= Rolemaster Companion =

Fantasy role-playing supplement

Rolemaster Companion is a supplement published by Iron Crown Enterprises (I.C.E.) in 1986 for the fantasy role-playing game system Rolemaster.

==Contents==
Rolemaster Companion is a supplement in which new content and refinements are introduced. It replaces some original mechanics with charts for stat bonuses, development points, and spell points. Eight new character professions expand player options, including Barbarians, Burglars, Druids (a variant of Animists), and semi-spell users like Delvers, Paladins, and Nightblades. Two powerful additions—the High Warrior Monk and the Archmage—offer significant capabilities. The supplement introduces Arcane Magic, a pre-divisional form of spellcasting that blends elements of Essence, Channeling, and Mentalism. The supplement also includes extensive new spell lists, ranging from level 1 to 100, with some spells capable of continent-scale destruction. Background options include split personalities and destiny sense. Additional content includes new races like dark elves and half-orcs, new monsters such as Black Reavers, and enhanced magical items with personalities and willpower that can contest control with their wielders.

==Publication history==
In 1980, I.C.E. published the fantasy role-playing game Rolemaster. A second edition was published in 1984, and this was accompanied by over a dozen related publications, including Rolemaster Companion, a 96-page book written by R. Mark Colburn with Coleman Charlton, with cover art by Angus McBride and interior art by Denis Loubet, and published by I.C.E. in 1986. The second edition was published in 1987 and includes an errata sheet.

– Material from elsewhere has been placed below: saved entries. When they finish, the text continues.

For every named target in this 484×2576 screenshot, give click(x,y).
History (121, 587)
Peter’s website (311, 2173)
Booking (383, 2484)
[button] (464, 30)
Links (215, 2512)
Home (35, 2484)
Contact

Shannon Appelcline noted that "After publishing a second edition (1986), ICE introduced a series of yearly rule supplements, beginning with Rolemaster Companion (1986). Each of these books offered new spell lists, new classes and other new rule systems for Rolemaster. One the one hand it seemed a good direction for a rules-heavy system but on the other hand it highlighted the system's weakness by making it even more complex and convoluted with every release. Some would also complain about poor playtesting and lack of balance in the Companions."

==Reception==
In Issue 39 of Abyss, John Davies called this "an omnibus volume which expands the mechanics and world of Rolemaster in many directions." Davies did note some unevenness in quality "but some sections really enhance the system, particularly the magic sections, and the others are yours to take or leave." Davies concluded, "This is the sort of aid that every good, growing system needs, and I hope that I.C.E. goes on to produce more such companions.

John S. Davies reviewed The Rolemaster Companion for Adventurer magazine and stated that "All in all this is a lovely additon [sic] to Rolemaster, well up to I.C.E.'s usual standard, and any serious GM should have no second thoughts about adding it to their collection."

In Issue 26 of the Spanish game magazine Revistas Lider Juegos de Rol & Simulacion, Oscar Estefanía worried that too much detail provided by the Companion could be overwhelming, writing "in my opinion, some of these expansions are entirely unnecessary."